Many people focus on the letting go, on the “not do” in Lǎozǐ. They tend to forget about the equally important point “no(thing) not done.” They’ve made a dichotomy between doing and not-doing. Both the Buddha and Lǎozǐ warn about the pitfalls of such dualisms, and both are mistakenly seen as go-with-the-flow dropouts. In fact, both had very active (non)agendas. The Daodejing was written as a manual for how to govern a country. (See Rudolf G. Wagner’s three volume study.) The Buddha taught nothing less than how to end suffering. As for me, I am not doing a book, but I am blogging, which someday may result in a book. The book is no longer the point. So the blog gets done.
This blog will be organized around six insights that opened my eyes and my heart in different ways. The first four were said by Laura during her illness. My cousin Bill Daly said the fifth during my mother’s wake, and the last comes from a poem by Yehuda Amichai.
As items are posted here, they will be placed in one of these categories and can be reached through the navigation menu in the sidebar.
- As we were driving home from her last Avastin infusion, I told Laura that I was thinking of going on family leave and then retiring to spend more time with her. She vehemently opposed my stopping working because, as she said, she did not want me to waste my time “reading and scribbling.” The posts under this heading reflect on the process of reading and scribbling.
- After Laura’s surgeon, radiation oncologist, and oncologist told her that she should look for a clinical trial because there was nothing more they could do for her, I heard Laura tell visitors about the “three kiss-offs” she had received from them. These posts will discuss pain, suffering, and feelings, how we think about them, and how we act with them.
- When I was putting her to bed one night towards the end, Laura said “Whoever you are, I love you.” These posts concern questions of who is dying, who continues to live, who loves, who is loved, selfhood, and the Buddhist notions of no-self and compassion.
- In the first months after diagnosis, Laura frequently said to me and our daughter Anne Mei, “I will miss you.” These posts will address death, regret, and what comes after.
- During my mother’s wake, we were talking about the many sweets being prepared for the party my mother wanted us all to have after the funeral. When I mentioned that I had stopped drinking, my cousin Bill thought a moment and said, “Some cop is not going to arrest you for driving under the influence of Dunkin’ Donuts.” These posts will discuss practical applications of some of the abstractions and speculations elsewhere in this blog, to explore how open-the-roof and not-do are not just Eastern mysticism nor facile word play.
- Between my mother’s death and Laura’s death, I read Yehuda Amichai’s book of poems Open Closed Open. The words in Amichai’s title are adjectives. For reasons to be explained in these posts, I look into the verbs, open close open, to understand a world constantly moving and changing.

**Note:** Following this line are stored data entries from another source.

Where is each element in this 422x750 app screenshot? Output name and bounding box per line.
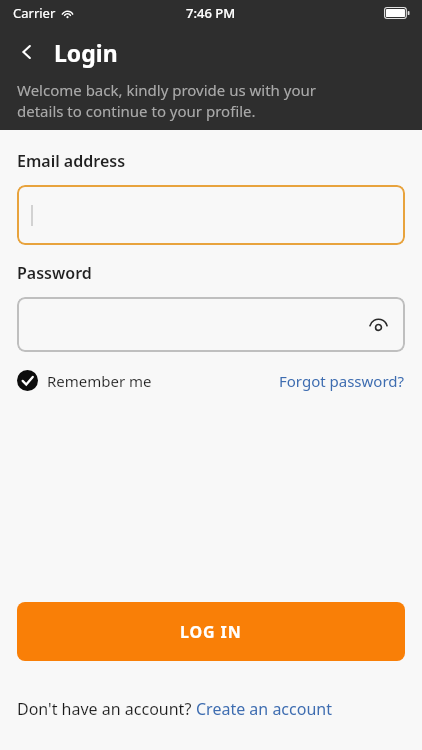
button[interactable]: Forgot password? xyxy=(279,371,405,391)
button[interactable]: Create an account xyxy=(196,698,332,720)
staticText: Don't have an account? xyxy=(17,698,196,720)
button[interactable]: Show password xyxy=(363,310,393,340)
button[interactable]: Remember me xyxy=(17,370,152,391)
staticText: Welcome back, kindly provide us with you… xyxy=(17,80,316,122)
button[interactable]: Show password xyxy=(17,297,405,352)
staticText: LOG IN xyxy=(180,621,242,643)
staticText: Login xyxy=(54,37,118,68)
button[interactable]: Back xyxy=(0,35,54,69)
staticText: Remember me xyxy=(47,371,152,391)
staticText: Create an account xyxy=(196,698,332,720)
button[interactable] xyxy=(17,185,405,245)
staticText: Forgot password? xyxy=(279,371,405,391)
staticText: Carrier xyxy=(13,4,56,22)
staticText: Password xyxy=(17,262,92,284)
staticText: Email address xyxy=(17,150,126,172)
staticText: 7:46 PM xyxy=(186,4,236,22)
button[interactable]: LOG IN xyxy=(17,602,405,661)
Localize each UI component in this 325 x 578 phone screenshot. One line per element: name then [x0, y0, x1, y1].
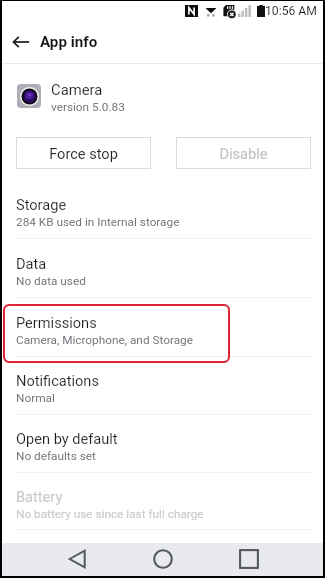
staticText: No battery use since last full charge	[16, 507, 204, 521]
staticText: Force stop	[49, 145, 118, 162]
button[interactable]: Recent apps	[238, 548, 260, 570]
staticText: Data	[16, 255, 47, 272]
staticText: Normal	[16, 391, 55, 405]
staticText: Notifications	[16, 372, 99, 389]
staticText: Camera, Microphone, and Storage	[16, 333, 193, 347]
staticText: No defaults set	[16, 449, 96, 463]
button[interactable]: Open by default	[2, 415, 323, 473]
button[interactable]: Disable	[176, 137, 311, 169]
staticText: App info	[40, 33, 98, 51]
button[interactable]: Back	[66, 548, 88, 570]
staticText: Open by default	[16, 430, 118, 447]
button[interactable]: Storage	[2, 180, 323, 239]
staticText: 284 KB used in Internal storage	[16, 215, 180, 229]
staticText: Permissions	[16, 314, 97, 331]
button[interactable]: Battery	[2, 473, 323, 530]
staticText: Camera	[51, 81, 103, 98]
button[interactable]: Force stop	[16, 137, 151, 169]
button[interactable]: Permissions	[2, 298, 323, 357]
button[interactable]: Back	[2, 23, 40, 61]
staticText: Disable	[219, 145, 268, 162]
button[interactable]: Notifications	[2, 357, 323, 415]
staticText: version 5.0.83	[51, 100, 125, 114]
staticText: 10:56 AM	[265, 4, 317, 18]
button[interactable]: Home	[152, 548, 174, 570]
staticText: No data used	[16, 274, 86, 288]
staticText: Battery	[16, 488, 63, 505]
button[interactable]: Data	[2, 239, 323, 298]
staticText: Storage	[16, 196, 67, 213]
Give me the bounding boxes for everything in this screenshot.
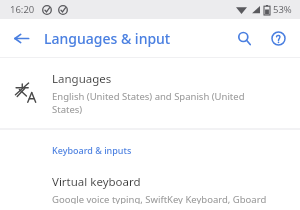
button[interactable]: Search <box>230 24 258 52</box>
button[interactable]: Back <box>6 23 36 53</box>
button[interactable]: Help <box>264 24 292 52</box>
staticText: Keyboard & inputs <box>52 144 132 156</box>
button[interactable]: Virtual keyboard <box>0 172 300 210</box>
staticText: Languages <box>52 71 112 87</box>
staticText: English (United States) and Spanish (Uni… <box>52 90 245 116</box>
staticText: 16:20 <box>10 3 35 16</box>
staticText: Languages & input <box>44 29 171 48</box>
staticText: 53% <box>273 3 292 16</box>
staticText: Virtual keyboard <box>52 174 141 190</box>
staticText: Google voice typing, SwiftKey Keyboard, … <box>52 193 267 204</box>
button[interactable]: Languages <box>0 58 300 128</box>
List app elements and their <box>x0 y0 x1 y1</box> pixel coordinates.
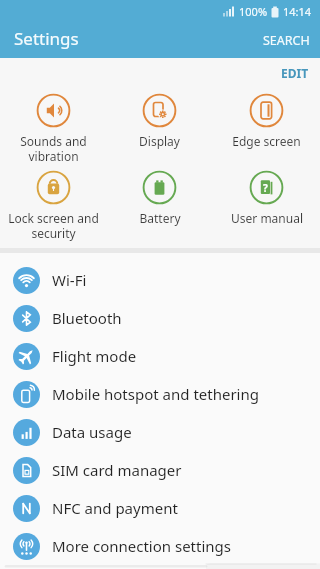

Additionally, over the past year since I started this blog I have added two categories. One is called “Driving today” for posts about practical applications of these scribbles to current situations. The posts that will be added to the second will consist primarily of reflections from old journals that treat similar subjects, with occasional notes to explain references that are obscure today. Since the differences between the author of these reflections and the author of this blog raise questions about whether or not they are the same person, I call this section: Who was I? and other inappropriate attentions.